Atau siswa dapat juga menyelipkan peristiwa lain dalam rangkaian cerita yang
disusunnya.
Penyuntingan
(Editing)
Penyuntingan merupakan penyempurnaan
tulisan sampai pada bentuk akhir. Sampai tahap ini, fokus utama proses menulis
adalah pada isi tulisan siswa dengan fokus berganti pada kesalahan mekanik.
Siswa menyempurnakan tulisan mereka dengan mengoreksi ejaan dan kesalahan
mekanikal yang lain. Tujuannya membuat tulisan menjadi “siap baca secara
optimal” (optimally readable). (Smith:1982).
Cara paling efektif untuk mengajarkan
keterampilan mekanikal adalah pada saat penyuntingan. Ketika penyuntingan
tulisan disempurnakan melalui kegiatan membaca, siswa lebih tertarik pada
pemakaian keterampilan mekanikal secara benar karena mereka dapat berkomunikasi
secara efektif. Para peneliti menyarankan bahwa pendekatan fungsional dalam
pengajaran mekanikal tulisan lebih efektif daripada latihan praktis. Aktifitas
dalam tahap ini meliputi:
Mengambil jarak dari tulisan
Mengoreksi awal dengan menandai
kesalahan
Mengoreksi kesalahan
Sebagai contoh, dalam pembelajaran
menulis cerita, proses penyuntingan merupakan tahap penyempurnaan tulisan
cerita yang dilakukan sebelum kegiatan publikasi cerita yang ditulis siswa.

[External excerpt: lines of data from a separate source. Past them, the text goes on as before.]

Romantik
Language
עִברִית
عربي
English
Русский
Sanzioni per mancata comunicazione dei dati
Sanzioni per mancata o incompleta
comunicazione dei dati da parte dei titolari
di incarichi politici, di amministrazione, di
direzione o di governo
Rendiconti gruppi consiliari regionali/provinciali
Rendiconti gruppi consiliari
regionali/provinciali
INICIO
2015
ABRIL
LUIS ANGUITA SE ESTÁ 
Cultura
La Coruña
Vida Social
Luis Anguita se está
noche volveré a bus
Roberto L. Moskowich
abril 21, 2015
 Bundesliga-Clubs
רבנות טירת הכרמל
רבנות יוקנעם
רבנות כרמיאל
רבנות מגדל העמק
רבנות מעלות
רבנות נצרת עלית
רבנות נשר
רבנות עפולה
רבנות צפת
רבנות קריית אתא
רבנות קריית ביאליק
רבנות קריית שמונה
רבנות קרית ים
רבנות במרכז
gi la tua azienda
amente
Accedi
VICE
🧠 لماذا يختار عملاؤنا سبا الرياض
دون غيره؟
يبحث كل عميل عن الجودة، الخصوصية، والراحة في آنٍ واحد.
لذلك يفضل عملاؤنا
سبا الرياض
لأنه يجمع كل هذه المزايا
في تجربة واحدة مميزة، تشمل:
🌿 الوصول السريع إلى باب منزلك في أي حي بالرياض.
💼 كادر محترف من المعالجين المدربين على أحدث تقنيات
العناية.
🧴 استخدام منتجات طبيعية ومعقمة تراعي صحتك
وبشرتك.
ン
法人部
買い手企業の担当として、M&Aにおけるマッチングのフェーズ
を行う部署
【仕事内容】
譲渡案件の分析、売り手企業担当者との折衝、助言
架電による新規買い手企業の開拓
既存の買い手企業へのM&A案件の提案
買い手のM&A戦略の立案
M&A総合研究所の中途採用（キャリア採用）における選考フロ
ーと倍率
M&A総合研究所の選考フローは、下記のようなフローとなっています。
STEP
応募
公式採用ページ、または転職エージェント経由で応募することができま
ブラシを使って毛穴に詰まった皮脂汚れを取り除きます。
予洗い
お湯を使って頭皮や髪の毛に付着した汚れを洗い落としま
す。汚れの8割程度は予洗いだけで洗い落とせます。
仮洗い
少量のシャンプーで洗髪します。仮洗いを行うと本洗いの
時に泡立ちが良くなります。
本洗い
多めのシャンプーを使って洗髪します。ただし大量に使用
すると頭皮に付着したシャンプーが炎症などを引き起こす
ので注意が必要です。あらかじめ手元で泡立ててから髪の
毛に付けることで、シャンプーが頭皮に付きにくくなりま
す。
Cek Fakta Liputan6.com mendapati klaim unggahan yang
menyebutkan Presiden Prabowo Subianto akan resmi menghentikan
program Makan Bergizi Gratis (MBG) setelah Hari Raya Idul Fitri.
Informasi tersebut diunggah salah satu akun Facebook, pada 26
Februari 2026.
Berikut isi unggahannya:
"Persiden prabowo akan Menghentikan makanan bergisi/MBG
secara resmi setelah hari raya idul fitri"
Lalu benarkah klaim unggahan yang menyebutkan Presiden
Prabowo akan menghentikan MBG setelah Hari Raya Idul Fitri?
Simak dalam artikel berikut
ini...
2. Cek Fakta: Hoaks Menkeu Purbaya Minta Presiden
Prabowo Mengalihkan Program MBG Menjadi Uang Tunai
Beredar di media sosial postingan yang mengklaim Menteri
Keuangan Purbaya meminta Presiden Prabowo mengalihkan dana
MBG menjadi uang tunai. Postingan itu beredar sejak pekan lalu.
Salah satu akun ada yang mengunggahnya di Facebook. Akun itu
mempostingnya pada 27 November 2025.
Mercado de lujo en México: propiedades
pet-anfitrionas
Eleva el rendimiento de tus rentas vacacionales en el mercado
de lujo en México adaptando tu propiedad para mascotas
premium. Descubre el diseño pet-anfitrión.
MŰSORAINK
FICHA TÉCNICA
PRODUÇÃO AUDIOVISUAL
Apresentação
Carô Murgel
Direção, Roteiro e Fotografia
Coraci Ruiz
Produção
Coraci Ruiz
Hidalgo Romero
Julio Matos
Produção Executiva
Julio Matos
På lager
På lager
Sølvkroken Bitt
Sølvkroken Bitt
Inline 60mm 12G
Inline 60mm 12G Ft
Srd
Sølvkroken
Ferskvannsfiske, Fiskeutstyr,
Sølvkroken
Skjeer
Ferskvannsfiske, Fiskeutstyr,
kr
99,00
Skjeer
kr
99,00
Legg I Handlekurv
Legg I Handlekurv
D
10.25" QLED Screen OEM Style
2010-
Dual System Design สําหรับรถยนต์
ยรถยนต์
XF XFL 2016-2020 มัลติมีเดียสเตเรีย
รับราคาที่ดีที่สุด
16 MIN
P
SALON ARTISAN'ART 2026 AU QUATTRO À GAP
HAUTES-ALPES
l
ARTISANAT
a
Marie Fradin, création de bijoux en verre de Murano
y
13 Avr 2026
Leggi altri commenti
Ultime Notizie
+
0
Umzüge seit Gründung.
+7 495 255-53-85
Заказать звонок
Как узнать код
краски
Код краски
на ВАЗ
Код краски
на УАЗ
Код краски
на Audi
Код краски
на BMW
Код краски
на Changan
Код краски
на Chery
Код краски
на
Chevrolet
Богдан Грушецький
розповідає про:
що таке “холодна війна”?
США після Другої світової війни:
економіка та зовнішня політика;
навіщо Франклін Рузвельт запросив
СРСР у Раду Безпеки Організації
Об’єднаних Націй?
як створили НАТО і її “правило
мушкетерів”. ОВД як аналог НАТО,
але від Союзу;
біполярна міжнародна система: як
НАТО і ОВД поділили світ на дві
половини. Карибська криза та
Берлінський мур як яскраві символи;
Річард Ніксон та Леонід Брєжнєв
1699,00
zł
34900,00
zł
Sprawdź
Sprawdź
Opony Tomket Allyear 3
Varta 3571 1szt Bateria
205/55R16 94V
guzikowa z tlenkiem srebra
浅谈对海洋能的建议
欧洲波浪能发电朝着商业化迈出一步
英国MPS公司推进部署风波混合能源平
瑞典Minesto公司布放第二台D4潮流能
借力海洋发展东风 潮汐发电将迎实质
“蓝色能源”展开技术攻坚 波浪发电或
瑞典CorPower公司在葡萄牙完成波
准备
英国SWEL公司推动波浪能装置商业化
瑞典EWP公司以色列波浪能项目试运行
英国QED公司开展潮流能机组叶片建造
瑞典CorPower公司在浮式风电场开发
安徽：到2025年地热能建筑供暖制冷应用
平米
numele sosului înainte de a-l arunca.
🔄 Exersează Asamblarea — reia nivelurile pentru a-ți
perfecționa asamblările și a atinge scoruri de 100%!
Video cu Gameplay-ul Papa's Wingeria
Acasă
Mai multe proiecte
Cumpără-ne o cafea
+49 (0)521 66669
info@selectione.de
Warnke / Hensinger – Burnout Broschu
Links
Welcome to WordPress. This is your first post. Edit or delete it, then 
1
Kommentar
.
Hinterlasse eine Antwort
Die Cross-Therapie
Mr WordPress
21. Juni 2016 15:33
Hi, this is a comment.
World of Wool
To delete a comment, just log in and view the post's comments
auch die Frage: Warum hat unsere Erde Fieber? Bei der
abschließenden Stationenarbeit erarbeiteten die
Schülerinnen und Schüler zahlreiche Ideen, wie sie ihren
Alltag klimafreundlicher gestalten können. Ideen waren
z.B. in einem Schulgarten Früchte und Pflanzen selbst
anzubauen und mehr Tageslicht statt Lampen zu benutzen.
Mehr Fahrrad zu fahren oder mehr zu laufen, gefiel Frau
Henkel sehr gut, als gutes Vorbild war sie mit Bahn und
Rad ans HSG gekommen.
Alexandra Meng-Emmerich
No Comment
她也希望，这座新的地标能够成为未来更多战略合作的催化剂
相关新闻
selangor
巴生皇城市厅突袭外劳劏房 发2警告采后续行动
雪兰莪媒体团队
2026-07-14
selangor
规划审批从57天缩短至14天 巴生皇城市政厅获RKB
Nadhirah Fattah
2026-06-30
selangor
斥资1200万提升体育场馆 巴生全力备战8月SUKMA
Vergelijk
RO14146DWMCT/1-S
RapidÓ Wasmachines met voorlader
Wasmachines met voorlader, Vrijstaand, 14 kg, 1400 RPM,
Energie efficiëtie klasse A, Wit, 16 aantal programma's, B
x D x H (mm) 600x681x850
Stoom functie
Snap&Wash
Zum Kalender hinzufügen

Pada tahap ini siswa menyalin kembali draf yang telah dibuatnya ke dalam polio
bergaris sehingga menjadi sebuah
karangan yang utuh. Pada saat yang sama siswa juga melakukan perbaikan
kesalahan yang bersifat mekanis berkaitan dengan ejaan dan tanda baca.
Pemublikasian
(Publishing)
Pada
tahap akhir proses penulisan, siswa mempublikasikan tulisan mereka dan
menyempurnakannya dengan membaca pendapat dan komentar yang diberikan teman
atau siswa lain, orangtua dan komunitas mereka sebagai penulis. Pada tahap
publikasi siswa mempublikasikan hasil penulisannya melalui kegiatan berbagi
hasil tulisan (sharring). Kegiatan berbagi hasil ini dapat dilakukan
diantaranya melalui kegiatan penugasan siswa untuk membacakan hasil karangan di
depan kelas (Tompkins,1994). Sebagai contoh dalam pembelajaran menulis cerita,
kegiatan publikasi dapat dilakukan dengan menugaskan siswa membacakan hasil
cerita yang telah ditulisnya, sementara siswa lain memberikan pendapat
berkaitang dengan cerita tersebut. Kegiatan sharing lainnya dapat dilakukan
dengan meminta orangtua siswa membaca dan memberi komentar terhadap cerita yang
telah ditulis siswa. Dengan demikian, dalam kegiatan publikasi siswa mendapat
beragam penguatan.
Abstrak
Abstrak, pasti pernah mendengar istilah itu, namun
abstrak bukan hanya memiliki arti sebagai sebuah bentuk yang tidak jelas maupun
jenis seni abstrak, namun abstrak yang akan dibahas di sini adalah abstrak yang
berada di dalam penulisan ilmiah. Abstrak yang mempunyai makna adalah sebuah
paragraph yang mencakup atau ringkasan awal dari sebuah laporan atau tulisan
ilmiah. Berikut akan dijelaskan lebih lanjut tentang definisi Abstrak,
jenis-jenis abstrak, dan bagaimana abstrak seharusnya ditulis.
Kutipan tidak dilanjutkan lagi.